▶ PROBLEM STATEMENT: Compute how many lines in the entries below contain "Verão", and output nothing but the number.
***** DATA PROVIDED *****
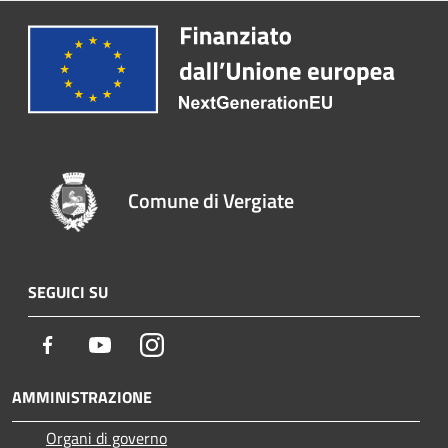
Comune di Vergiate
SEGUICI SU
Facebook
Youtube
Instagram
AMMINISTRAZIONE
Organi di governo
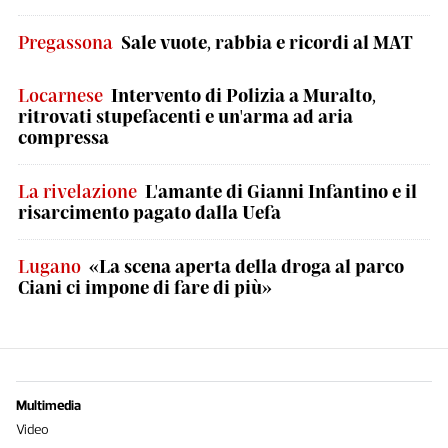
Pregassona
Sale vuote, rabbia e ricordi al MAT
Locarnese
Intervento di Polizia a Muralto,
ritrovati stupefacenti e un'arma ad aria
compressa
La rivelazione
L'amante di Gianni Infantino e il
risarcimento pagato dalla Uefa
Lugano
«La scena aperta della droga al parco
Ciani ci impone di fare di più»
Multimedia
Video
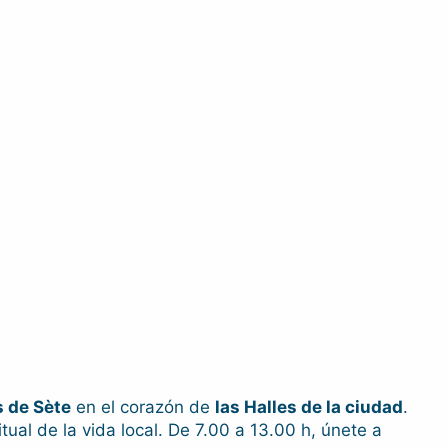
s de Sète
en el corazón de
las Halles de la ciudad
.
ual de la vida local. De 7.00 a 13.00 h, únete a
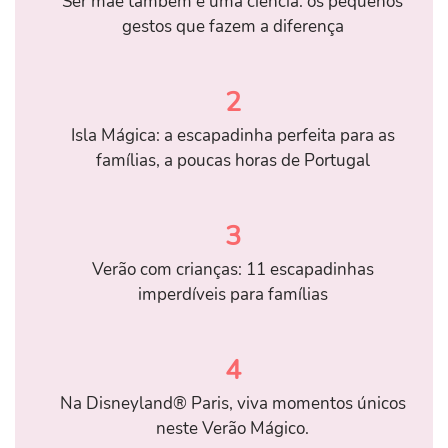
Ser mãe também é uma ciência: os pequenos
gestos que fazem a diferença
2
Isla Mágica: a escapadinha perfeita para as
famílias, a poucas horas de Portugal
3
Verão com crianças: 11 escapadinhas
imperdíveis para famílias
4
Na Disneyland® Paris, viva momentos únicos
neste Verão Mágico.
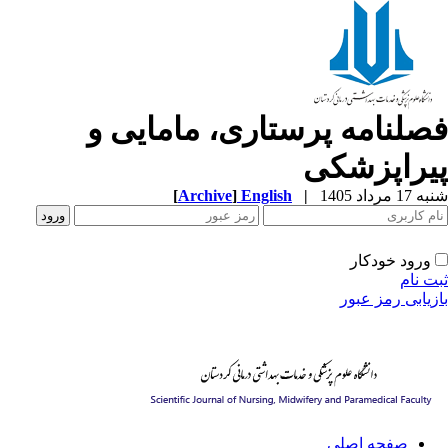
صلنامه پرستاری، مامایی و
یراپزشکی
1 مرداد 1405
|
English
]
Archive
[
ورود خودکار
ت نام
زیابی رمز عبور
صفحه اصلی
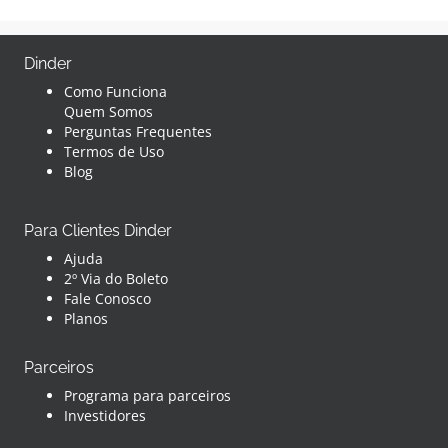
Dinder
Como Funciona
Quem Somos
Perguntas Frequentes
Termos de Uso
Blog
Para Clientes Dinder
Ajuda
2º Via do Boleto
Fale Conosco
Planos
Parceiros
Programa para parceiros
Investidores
*****
▶ SOLVED EXERCISE: 2